## What you have to do
The copy should hold exactly the lines below from the one that contains "Иванов, Стефан Рядков, Албена Павлова, Невена" through the one that contains "2024 年 11 月" and nothing else, so no pictures.

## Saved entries
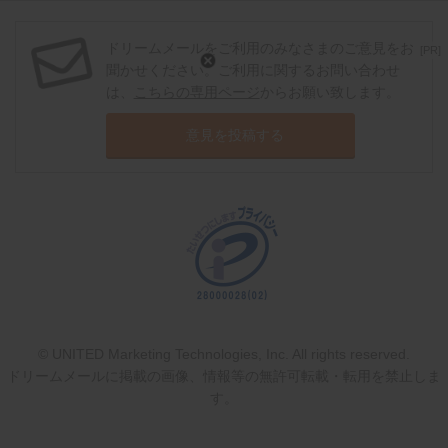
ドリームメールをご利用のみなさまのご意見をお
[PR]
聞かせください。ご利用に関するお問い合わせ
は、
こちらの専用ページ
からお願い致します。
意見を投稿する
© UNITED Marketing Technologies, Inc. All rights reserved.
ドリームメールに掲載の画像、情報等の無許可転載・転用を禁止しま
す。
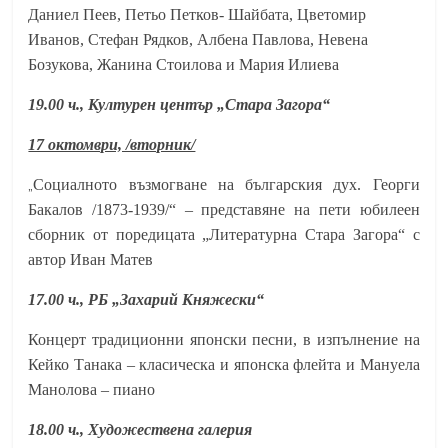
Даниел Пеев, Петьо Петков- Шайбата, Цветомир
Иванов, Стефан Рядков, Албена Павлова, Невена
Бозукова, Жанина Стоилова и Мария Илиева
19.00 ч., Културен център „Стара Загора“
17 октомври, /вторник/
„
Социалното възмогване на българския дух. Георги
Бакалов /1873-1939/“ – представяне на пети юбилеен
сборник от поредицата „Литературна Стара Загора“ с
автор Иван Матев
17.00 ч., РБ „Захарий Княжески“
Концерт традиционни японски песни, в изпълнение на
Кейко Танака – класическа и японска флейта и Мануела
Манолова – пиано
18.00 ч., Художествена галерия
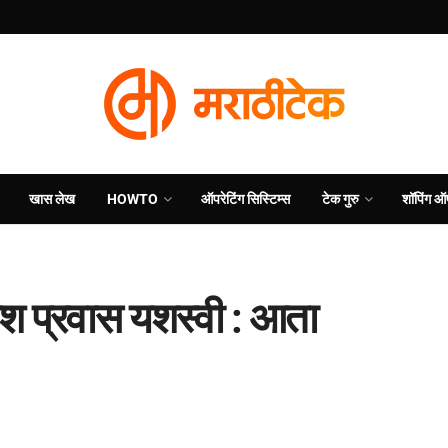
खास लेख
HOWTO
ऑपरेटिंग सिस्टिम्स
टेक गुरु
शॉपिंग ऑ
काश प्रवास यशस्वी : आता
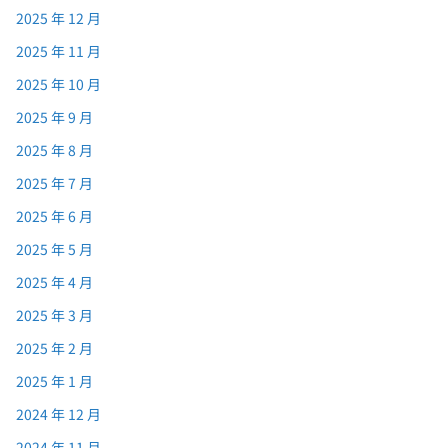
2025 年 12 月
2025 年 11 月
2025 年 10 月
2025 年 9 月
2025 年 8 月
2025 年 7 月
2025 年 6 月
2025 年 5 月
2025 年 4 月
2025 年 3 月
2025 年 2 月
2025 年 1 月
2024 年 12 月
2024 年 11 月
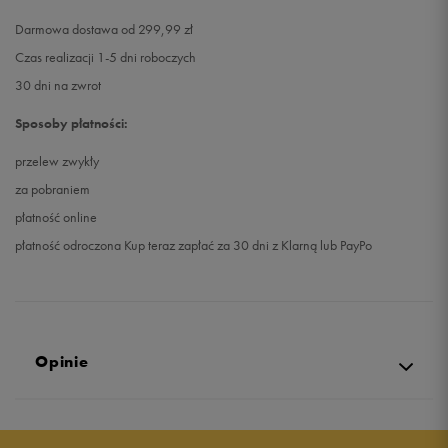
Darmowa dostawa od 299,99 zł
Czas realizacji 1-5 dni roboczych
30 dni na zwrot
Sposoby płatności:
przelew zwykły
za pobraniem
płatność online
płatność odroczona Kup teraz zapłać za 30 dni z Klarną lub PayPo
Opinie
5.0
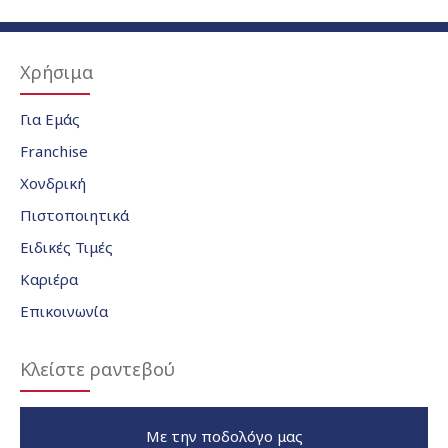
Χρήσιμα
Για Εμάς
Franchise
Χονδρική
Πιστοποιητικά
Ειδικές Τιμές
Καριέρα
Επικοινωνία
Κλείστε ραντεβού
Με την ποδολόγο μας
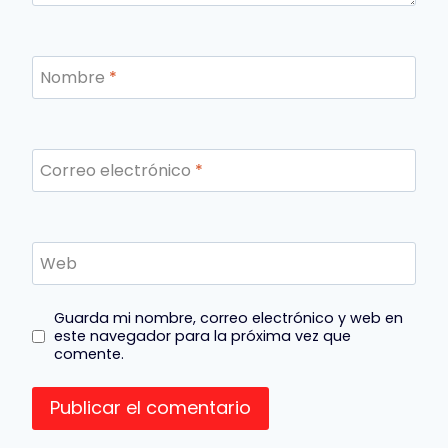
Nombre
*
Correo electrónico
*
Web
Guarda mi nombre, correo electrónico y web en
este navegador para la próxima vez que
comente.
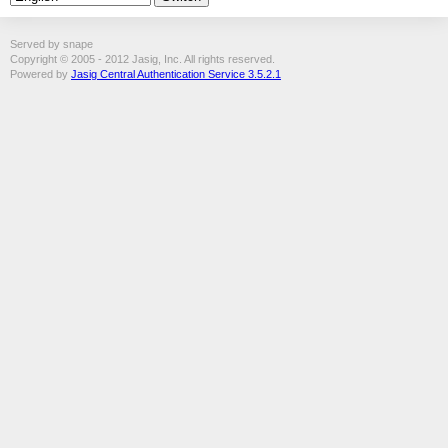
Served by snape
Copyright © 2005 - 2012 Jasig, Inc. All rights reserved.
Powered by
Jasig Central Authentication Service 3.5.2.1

## Answer box
Иванов, Стефан Рядков, Албена Павлова, Невена
Бозукова, Жанина Стоилова и Мария Илиева
19.00 ч., Културен център „Стара Загора“
17 октомври, /вторник/
„
Социалното възмогване на българския дух. Георги
Бакалов /1873-1939/“ – представяне на пети юбилеен
сборник от поредицата „Литературна Стара Загора“ с
автор Иван Матев
17.00 ч., РБ „Захарий Княжески“
Концерт традиционни японски песни, в изпълнение на
Кейко Танака – класическа и японска флейта и Мануела
Манолова – пиано
18.00 ч., Художествена галерия
खास लेख
HOWTO
ऑपरेटिंग सिस्टिम्स
टेक गुरु
शॉपिंग ऑ
काश प्रवास यशस्वी : आता
2025 年 12 月
2025 年 11 月
2025 年 10 月
2025 年 9 月
2025 年 8 月
2025 年 7 月
2025 年 6 月
2025 年 5 月
2025 年 4 月
2025 年 3 月
2025 年 2 月
2025 年 1 月
2024 年 12 月
2024 年 11 月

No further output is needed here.